Cullen: Bucs D-Line Loaded with Potential

With an intriguing mix of returning talent buoyed by two aggressive moves in free agency, the Bucs' defensive line has enough promise to get new D-Line Coach Joe Cullen excited about the 2014 season


  • New Bucs Defensive Line Coach Joe Cullen saw significant promise when he evaluated the returning players in his group
  • The additions of Michael Johnson and Clinton McDonald could help the Bucs revive a pass-rush that hasn't hit 35 sacks since 2005
  • That free agency haul plus the team's D-Line holdovers will create competition and, hopefully, a deep and talented rotation up front

    Last season, the Cleveland Browns' defense racked up 40 sacks, the team's highest season-ending total since 2001. That same defense, led by a stout front that rotated players liberally, also allowed just 3.9 yards per carry, the Browns best mark since 1995. Those totals – not to mention an overall defensive turnaround from a ranking of 23rd in 2012 to ninth in 2013 – occurred during Joe Cullen's first year as Cleveland's defensive line coach.

That also happened to be Cullen's last year as Cleveland's defensive line coach, which is surprising, to say the least. Of course, the Browns didn't reward Cullen's good coaching with a pink slip; rather, the veteran NFL assistant fell victim to a regime change that saw Head Coach Rob Chudzinski punted after one year. A new general manager and a new head coach meant a complete turning of the page in Cleveland, meaning Cullen didn't get a chance to follow up on his successes of 2013.

That loss, however, was the Tampa Bay Buccaneers' gain. The Buccaneers also started 2013 with a regime change, with Lovie Smith and Jason Licht taking over as head coach and general manager, respectively. Hired on January 2, with the Bucs' 2013 season still cooling, Smith rapidly put together his staff, and he wasted no time in calling Cullen, who had previously done good work in Jacksonville and Detroit before that short stint in Cleveland. The Lions job was his first stop in the NFL, from 2006-08, and there he worked under Head Coach Rod Marinelli, who had risen to prominence as the Buccaneers' defensive line coach. It is to Marinelli that NFL insiders often compare Cullen, who considers that a high compliment.

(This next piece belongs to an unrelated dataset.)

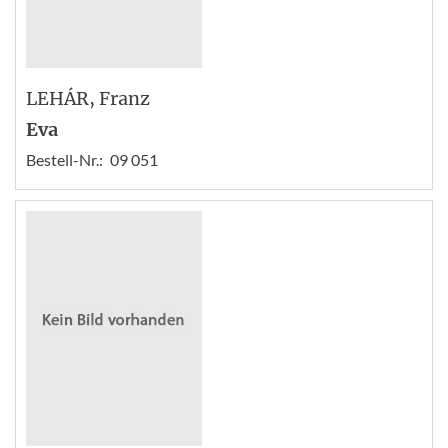
LEHÁR
, Franz
Eva
Bestell-Nr.:
09 051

Now in Tampa, Cullen will try to resurrect the sort of dominating up-front presence that the Buccaneers' defense has mostly been lacking since, well, the days of Rod Marinelli. Marinelli's last season in Tampa before the Lions gave him their reins was 2005, which also happens to be the last time the franchise had at least 35 sacks in a season or an individual who hit double digits in that category. The Bucs have been trying to restore that element to their defense ever since, as evidenced recently by three first or second-round picks spent on defensive lineman in the 2010-11 drafts.

Can Cullen help Smith and Defensive Coordinator Leslie Frazier achieve that goal, and as quickly as the Browns did a year ago? According to Cullen, the pieces are in place.

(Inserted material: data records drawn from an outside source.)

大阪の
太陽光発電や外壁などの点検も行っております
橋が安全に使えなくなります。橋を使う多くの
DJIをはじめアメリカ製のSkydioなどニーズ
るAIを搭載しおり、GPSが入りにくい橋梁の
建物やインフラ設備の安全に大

Some of those pieces are brand new, to Tampa at least. The first two players the Buccaneers roped in during their dramatic free agency shopping spree last month were men who will study in Cullen's room at One Buccaneer Place: former Cincinnati defensive end Michael Johnson and former Seattle defensive tackle Clinton McDonald. But the cupboard Cullen found in Tampa wasn't exactly bare, even before those two moves.

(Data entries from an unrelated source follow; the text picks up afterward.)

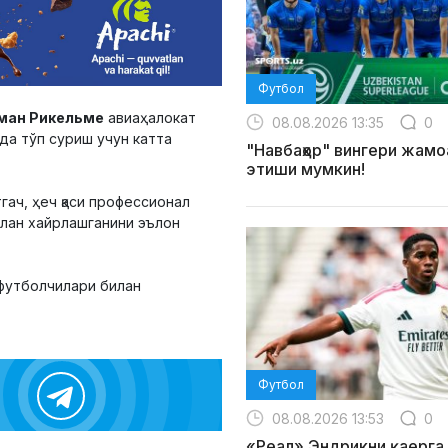
Футбол
ман Рикельме
авиаҳалокат
08.08.2026 13:35
0
да тўп суриш учун катта
"Навбаҳор" вингери жамо
этиши мумкин!
ач, ҳеч қаси профессионал
илан хайрлашганини эълон
футболчилари билан
Футбол
08.08.2026 13:53
0
«Реал» Эндрикни қаерг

Former Bengals end Michael Johnson will team with defensive tackle Gerald McCoy to give the Bucs a dangerous inside-outside pass-rushing combination

"When Coach [Smith] got here, the first thing he wanted us to do was evaluate who we had on the current roster," said Cullen. "I was already familiar with those guys a little bit. I saw Gerald McCoy, an All-Pro under tackle, the three-technique, doing some great things. He was healthy and disruptive and the sky's the limit for him. I scouted him extensively coming out of Oklahoma."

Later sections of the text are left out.